FESTIVAL “SO FAR SO CLOSE”
Di Stefano: “sistema coreografico di performers”; Dinamismo e movimento ipnotico per la compagnia MK
Corpi che si sfiorano senza mai toccarsi, ma in grado di generare un campo energetico molto intenso, dando vita a un rituale collettivo che ha assorbito linguaggi e tendenze artistiche differenti. E’ Bermudas pluripremiato spettacolo di danza che ha ricevuto nel 2018 il premio Danza&Danza come miglior produzione italiana e nel 2019 il premio Ubu come miglior spettacolo di danza, portato in scena a Matera sabato sera dalla compagnia MK, nella Galleria del Centro Commerciale Il Circo per l’ultimo appuntamento con il Festival di arti performative “So Far So Close. Esercizi di vicinanza” prodotto dalla Fondazione Matera Basilicata 2019, con la collaborazione artistica di Silvia Bottiroli e Cristina Ventrucci, in partenariato con Apt Basilicata e ASM Matera e il patrocinio dei Comuni di Matera, Montescaglioso, Venosa, San Mauro Forte, Cirigliano, Latronico, San Severino Lucano.
Un lavoro complesso, dinamico, ipnotico, magnetico, che ha visto in scena sette eccezionali performers che, con movimenti fluidi e veloci sono stati capaci di trascinare gli spettatori nel ritmo ossessivo di un sistema coreografico studiato nei minimi dettagli, in cui nulla è lasciato al caso e all’improvvisazione. Ideatore del lavoro ispirato alle teorie del caos, il coreografo e danzatore Michele Di Stefano, Leone d’Argento alla Biennale di Venezia, tornato a Matera con un lavoro che, attraverso la danza, permette di costruire uno spazio sempre accessibile a qualunque nuovo ingresso, riuscendo a portare la danza nell’ambiente circostante.
“Il lavoro- ha spiegato Di Stefano– è un sistema coreografico lavorato su un cast di 13 performers ma ogni volta in scena ce ne sono sette, proprio perché con questo principio di rotazione si crea una sorta di instabilità degli elementi che vengono messi in campo. E’ uno spettacolo di pura danza, di puro movimento, che va avanti accelerando in maniera consistente la sua velocità ed è costruito su regole molto semplici, su quattro gesti base che definiscono la posizione, l’atteggiamento, la postura del corpo nello spazio. Questi gesti combinati in maniera personale da ogni singolo performer, formano un linguaggio che per esistere deve cogliere il linguaggio che gli sta accanto. Non è basato sull’improvvisazione, anzi, al contrario, su una ferrea regola di valutazione delle circostanze in cui il corpo si muove e per questo richiede una grossa concentrazione da parte dei danzatori, e di rinuncia al disegno della figura per permettere all’organismo generale di evolversi. E’ uno spettacolo che parla moltissimo al pubblico e siamo già a un numero molto consistente di repliche. Avevamo pensato di presentare al pubblico la versione estesa dello spettacolo, Bermudas Forever, della durata di 3 ore e che prevedeva il coinvolgimento del pubblico ma in questo periodo eccezionale, in cui è necessario il distanziamento, abbiamo dovuto ridimensionare”– afferma il coreografo.

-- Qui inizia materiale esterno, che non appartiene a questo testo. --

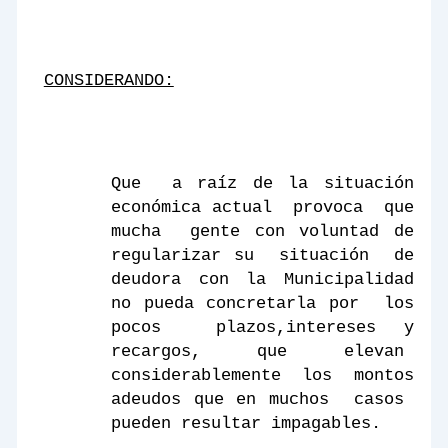
CONSIDERANDO:
Que
a raíz de la situación
económica actual
provoca
que
mucha
gente con voluntad de
regularizar su
situación
de
deudora con
la Municipalidad
no pueda concretarla por
los
pocos
plazos,intereses y
recargos, que elevan
considerablemente
los
montos
adeudos que en muchos
casos
pueden resultar impagables.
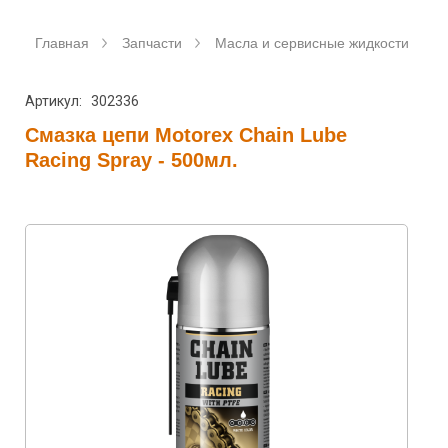
Главная
Запчасти
Масла и сервисные жидкости
Артикул: 302336
Смазка цепи Motorex Chain Lube
Racing Spray - 500мл.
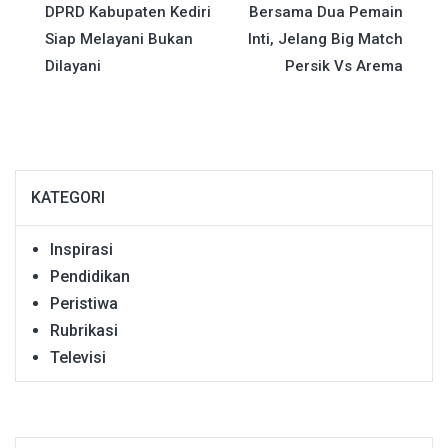
DPRD Kabupaten Kediri
Bersama Dua Pemain
pos
Siap Melayani Bukan
Inti, Jelang Big Match
Dilayani
Persik Vs Arema
KATEGORI
Inspirasi
Pendidikan
Peristiwa
Rubrikasi
Televisi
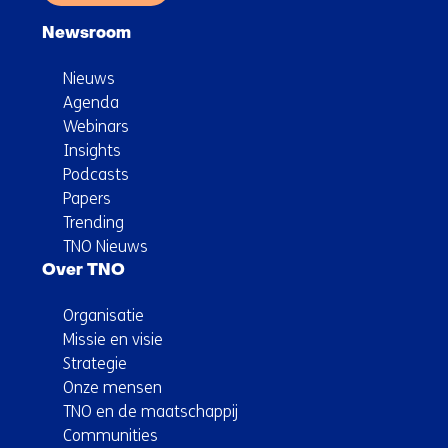
Newsroom
Nieuws
Agenda
Webinars
Insights
Podcasts
Papers
Trending
TNO Nieuws
Over TNO
Organisatie
Missie en visie
Strategie
Onze mensen
TNO en de maatschappij
Communities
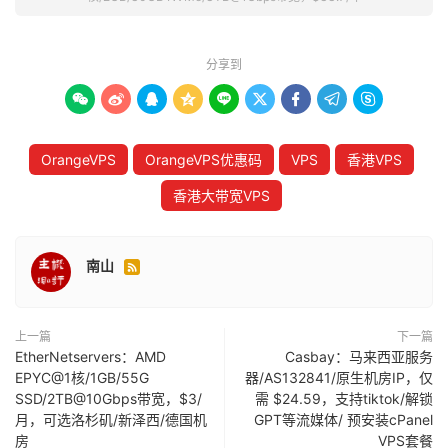
分享到









OrangeVPS
OrangeVPS优惠码
VPS
香港VPS
香港大带宽VPS
南山

上一篇
下一篇
EtherNetservers：AMD
Casbay：马来西亚服务
EPYC@1核/1GB/55G
器/AS132841/原生机房IP，仅
SSD/2TB@10Gbps带宽，$3/
需 $24.59，支持tiktok/解锁
月，可选洛杉矶/新泽西/德国机
GPT等流媒体/ 预安装cPanel
房
VPS套餐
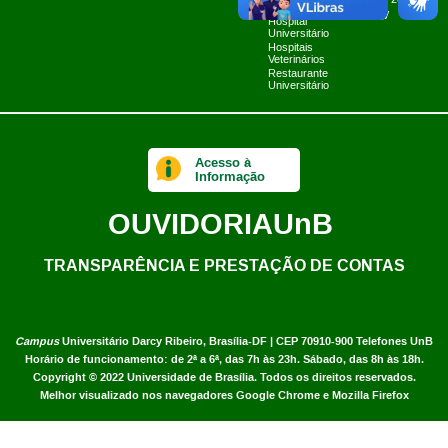
Planner 2024
Limpa
UnB TV
Hospital
Universitário
Hospitais
Veterinários
Restaurante
Universitário
Acesso à
Informação
OUVIDORIA
UnB
TRANSPARÊNCIA E PRESTAÇÃO DE CONTAS
Campus
Universitário Darcy Ribeiro,
Brasília-DF | CEP 70910-900
Telefones UnB
Horário de funcionamento: de 2ª a 6ª, das 7h às 23h. Sábado, das 8h às 18h.
Copyright © 2022
Universidade de Brasília
.
Todos os direitos reservados.
Melhor visualizado nos navegadores Google Chrome e Mozilla Firefox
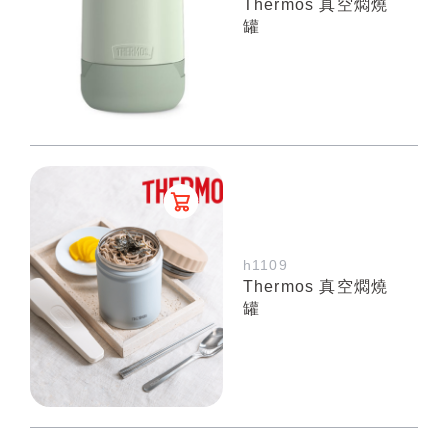
Thermos 真空燜燒
罐
h1109
Thermos 真空燜燒
罐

Il coreografo Di Stefano è tornato a Matera dopo aver curato lo scorso anno la sezione “Giacimenta” del progetto Petrolio. Uomo e natura nell’era dell’Antropocene co-prodotto da Associazione Basilicata 1799 e Fondazione Matera-Basilicata 2019.

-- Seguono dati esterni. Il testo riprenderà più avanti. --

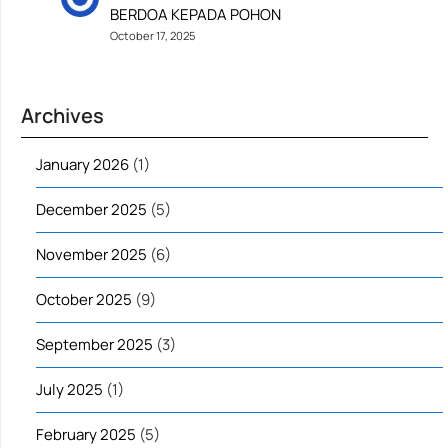
BERDOA KEPADA POHON
October 17, 2025
Archives
January 2026
(1)
December 2025
(5)
November 2025
(6)
October 2025
(9)
September 2025
(3)
July 2025
(1)
February 2025
(5)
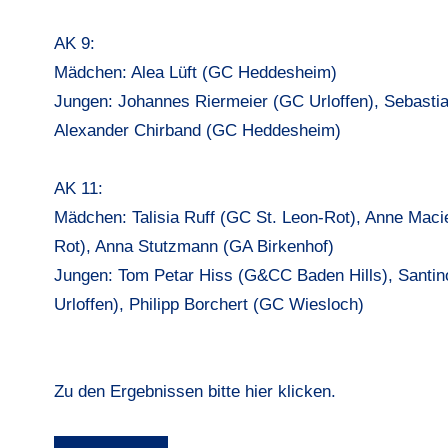
AK 9:
Mädchen: Alea Lüft (GC Heddesheim)
Jungen: Johannes Riermeier (GC Urloffen), Sebastia
Alexander Chirband (GC Heddesheim)
AK 11:
Mädchen: Talisia Ruff (GC St. Leon-Rot), Anne Maci
Rot), Anna Stutzmann (GA Birkenhof)
Jungen: Tom Petar Hiss (G&CC Baden Hills), Santin
Urloffen), Philipp Borchert (GC Wiesloch)
Zu den Ergebnissen bitte hier klicken.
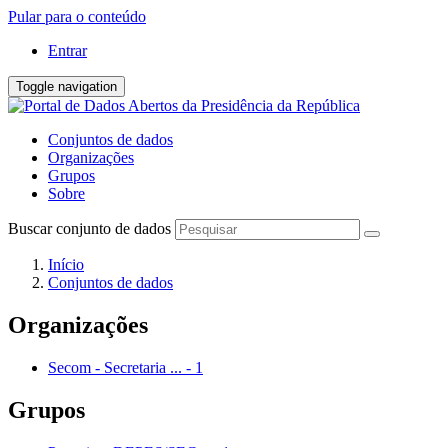
Pular para o conteúdo
Entrar
Toggle navigation
Conjuntos de dados
Organizações
Grupos
Sobre
Buscar conjunto de dados
Início
Conjuntos de dados
Organizações
Secom - Secretaria ...
-
1
Grupos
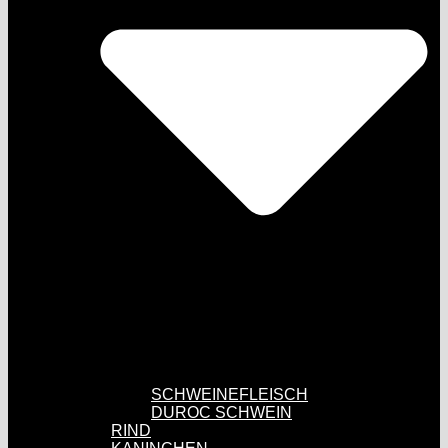
SCHWEINEFLEISCH
DUROC SCHWEIN
RIND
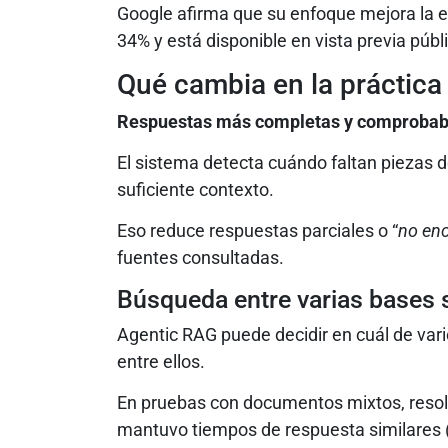
Google afirma que su enfoque mejora la e
34% y está disponible en vista previa públ
Qué cambia en la práctica
Respuestas más completas y comprobab
El sistema detecta cuándo faltan piezas 
suficiente contexto.
Eso reduce respuestas parciales o “
no en
fuentes consultadas.
Búsqueda entre varias bases s
Agentic RAG puede decidir en cuál de var
entre ellos.
En pruebas con documentos mixtos, resolv
mantuvo tiempos de respuesta similares 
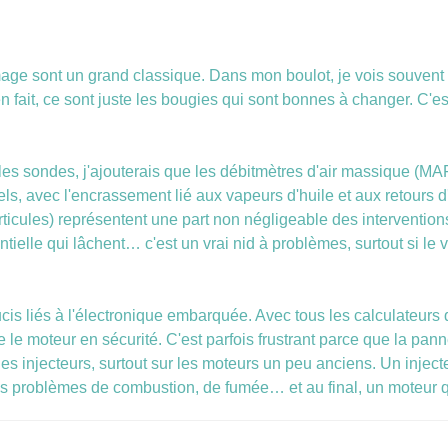
age sont un grand classique. Dans mon boulot, je vois souvent d
n fait, ce sont juste les bougies qui sont bonnes à changer. C'
 les sondes, j'ajouterais que les débitmètres d'air massique (M
els, avec l'encrassement lié aux vapeurs d'huile et aux retours 
particules) représentent une part non négligeable des interventio
ntielle qui lâchent… c'est un vrai nid à problèmes, surtout si le 
ucis liés à l'électronique embarquée. Avec tous les calculateurs 
le moteur en sécurité. C'est parfois frustrant parce que la panne
s injecteurs, surtout sur les moteurs un peu anciens. Un injecteu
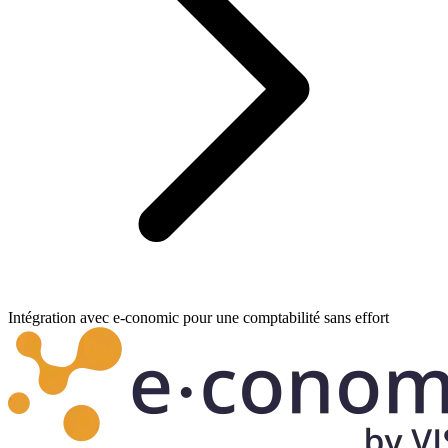
Intégration avec e-conomic pour une comptabilité sans effort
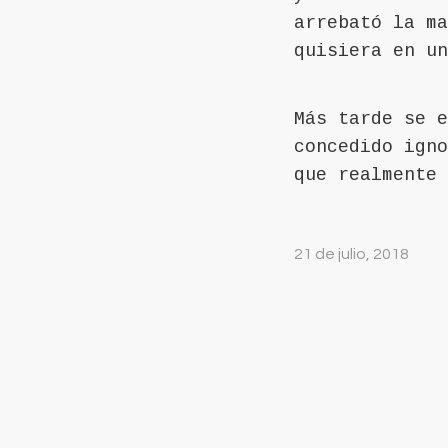
arrebató la ma
quisiera en un
Más tarde se e
concedido igno
que realmente 
21 de julio, 2018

“Sono molto legato a Matera e sono affascinato dal perimetro di questa città, da questa dimensione di un confine dissolto che parla alla città e rende molto speciale l’intrico che c’è. A Matera – aggiunge- riconosco una raffinatezza intellettuale tipica della provincia italiana, luoghi che sono grossi focolai di creatività ma che sembrano fermi rispetto ai circuiti e ai cicli di produzione culturale; in realtà è proprio quel tipo di passo diverso che permette una evoluzione della creatività e della fantasia su un’altra velocità e questo per me Matera l’ha sempre dimostrato”.

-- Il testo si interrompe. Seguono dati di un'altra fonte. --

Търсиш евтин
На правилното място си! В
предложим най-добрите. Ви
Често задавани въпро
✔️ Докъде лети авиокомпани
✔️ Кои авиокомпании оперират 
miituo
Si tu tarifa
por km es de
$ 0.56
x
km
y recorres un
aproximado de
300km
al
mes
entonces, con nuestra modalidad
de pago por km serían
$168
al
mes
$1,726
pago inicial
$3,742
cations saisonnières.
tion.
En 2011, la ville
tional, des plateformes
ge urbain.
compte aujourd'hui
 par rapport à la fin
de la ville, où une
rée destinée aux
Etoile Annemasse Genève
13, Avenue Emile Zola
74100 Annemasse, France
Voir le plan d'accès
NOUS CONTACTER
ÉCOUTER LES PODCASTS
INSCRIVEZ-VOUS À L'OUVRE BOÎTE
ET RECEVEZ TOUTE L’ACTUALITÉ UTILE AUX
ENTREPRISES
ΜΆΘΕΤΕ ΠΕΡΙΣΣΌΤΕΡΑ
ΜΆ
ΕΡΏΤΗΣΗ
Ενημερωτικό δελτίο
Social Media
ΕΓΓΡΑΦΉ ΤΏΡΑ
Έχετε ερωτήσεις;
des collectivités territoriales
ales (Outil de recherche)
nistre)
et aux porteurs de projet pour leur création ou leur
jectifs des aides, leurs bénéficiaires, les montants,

Creative e sperimentali sono state anche le soluzioni ideate dall’Open Design School per allestire uno spazio non convenzionale come la galleria di un centro commerciale, trasformato in un teatro in grado di ospitare spettacoli di arti performative, che sono ritornate così in uno dei quartieri periferici della città, in un nuovo esercizio di vicinanza fra spazi urbani.